KI-Anwendungen boomen - Mittelstand zieht nach 08.07.2026, 06:06 Uhr von dpa-AFX Jetzt kommentieren: 0

Die Unternehmen in Deutschland haben bei der internationalen Aufholjagd rund um die Künstliche Intelligenz an Tempo zugelegt. Nach einer Studie der IW Consult im Auftrag des eco - Verbands der Internetwirtschaft e.V. nutzen bereits 40 Prozent der deutschen Wirtschaft Künstliche Intelligenz (KI).

Ein Anstieg um 118 Prozent seit 2024 zeigt nach Einschätzung der Studienautoren, dass der Einsatz der KI in den Firmen längst das Versuchsstadium verlassen hat. KI ist nicht nur in vielen Großunternehmen ein wichtiges Thema, sondern durchdringt der Studie zufolge die gesamte Breite der Wirtschaft. Selbst in kleinen Betrieben mit unter 50 Mitarbeitern liegt die Nutzungsquote inzwischen bei knapp 40 Prozent.

60 Prozent der deutschen Unternehmen nutzen KI allerdings noch gar nicht. Als Hauptgründe nennen die Verweigerer eine fehlende Relevanz für das eigene Geschäftsmodell (61 Prozent), fehlende Kapazitäten (34 Prozent) sowie datenschutzrechtliche Bedenken (29 Prozent).
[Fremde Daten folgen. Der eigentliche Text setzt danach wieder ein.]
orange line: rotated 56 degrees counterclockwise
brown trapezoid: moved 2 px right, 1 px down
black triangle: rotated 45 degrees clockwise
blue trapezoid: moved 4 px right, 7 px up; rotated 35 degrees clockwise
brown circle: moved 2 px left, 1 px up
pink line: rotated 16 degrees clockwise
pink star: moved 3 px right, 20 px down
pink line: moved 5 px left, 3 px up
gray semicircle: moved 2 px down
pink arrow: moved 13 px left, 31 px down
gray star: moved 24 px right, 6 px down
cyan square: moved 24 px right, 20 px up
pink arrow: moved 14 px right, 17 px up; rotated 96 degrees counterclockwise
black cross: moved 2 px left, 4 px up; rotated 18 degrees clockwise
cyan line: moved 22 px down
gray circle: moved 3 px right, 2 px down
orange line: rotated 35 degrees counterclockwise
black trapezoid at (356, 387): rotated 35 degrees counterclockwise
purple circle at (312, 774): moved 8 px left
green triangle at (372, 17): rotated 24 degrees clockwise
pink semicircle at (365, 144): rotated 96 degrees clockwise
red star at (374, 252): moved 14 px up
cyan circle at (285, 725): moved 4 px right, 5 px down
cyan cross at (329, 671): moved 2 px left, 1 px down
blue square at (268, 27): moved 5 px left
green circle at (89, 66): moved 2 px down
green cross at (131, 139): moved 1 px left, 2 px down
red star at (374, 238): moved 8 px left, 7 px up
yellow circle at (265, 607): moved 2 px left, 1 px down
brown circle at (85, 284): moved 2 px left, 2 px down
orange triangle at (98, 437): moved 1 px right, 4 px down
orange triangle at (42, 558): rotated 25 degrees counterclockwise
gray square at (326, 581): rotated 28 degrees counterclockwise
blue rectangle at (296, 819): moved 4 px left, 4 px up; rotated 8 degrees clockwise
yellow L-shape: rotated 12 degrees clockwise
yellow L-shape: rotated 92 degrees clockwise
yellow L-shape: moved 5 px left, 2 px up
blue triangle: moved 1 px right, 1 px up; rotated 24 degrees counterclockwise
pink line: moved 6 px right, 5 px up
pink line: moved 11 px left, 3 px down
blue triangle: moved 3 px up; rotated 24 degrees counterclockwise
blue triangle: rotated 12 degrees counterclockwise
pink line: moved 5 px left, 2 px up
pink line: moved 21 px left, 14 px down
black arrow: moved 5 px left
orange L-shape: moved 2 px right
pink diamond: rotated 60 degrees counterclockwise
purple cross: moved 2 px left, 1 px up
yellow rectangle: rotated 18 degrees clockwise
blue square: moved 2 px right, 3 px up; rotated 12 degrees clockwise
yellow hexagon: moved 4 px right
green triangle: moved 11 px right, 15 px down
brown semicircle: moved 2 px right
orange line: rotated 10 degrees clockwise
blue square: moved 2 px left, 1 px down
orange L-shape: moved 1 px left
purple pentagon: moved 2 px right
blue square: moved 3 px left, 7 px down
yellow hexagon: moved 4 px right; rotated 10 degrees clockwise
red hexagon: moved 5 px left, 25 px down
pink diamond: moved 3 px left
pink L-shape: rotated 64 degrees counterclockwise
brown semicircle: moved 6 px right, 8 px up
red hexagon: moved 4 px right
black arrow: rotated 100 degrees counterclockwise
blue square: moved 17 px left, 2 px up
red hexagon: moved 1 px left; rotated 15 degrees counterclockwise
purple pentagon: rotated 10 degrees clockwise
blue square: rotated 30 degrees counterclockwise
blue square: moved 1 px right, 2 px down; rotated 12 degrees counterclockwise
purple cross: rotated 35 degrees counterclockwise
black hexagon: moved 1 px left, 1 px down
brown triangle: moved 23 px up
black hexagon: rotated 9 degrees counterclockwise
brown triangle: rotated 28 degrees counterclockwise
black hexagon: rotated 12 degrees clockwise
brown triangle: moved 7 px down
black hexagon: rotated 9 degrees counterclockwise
Von der IT-Abteilung direkt in die Werkshalle

Der Einsatz von KI in Büros und Werkshallen verändert auch den Arbeitsmarkt stark. KI-Kompetenzen werden der Studie zufolge nicht mehr nur von spezialisierten IT-Experten gefordert. Die Technologie sei inzwischen längst in den Fachbereichen angekommen - von der Produktion über die Logistik bis hin zum Qualitätsmanagement.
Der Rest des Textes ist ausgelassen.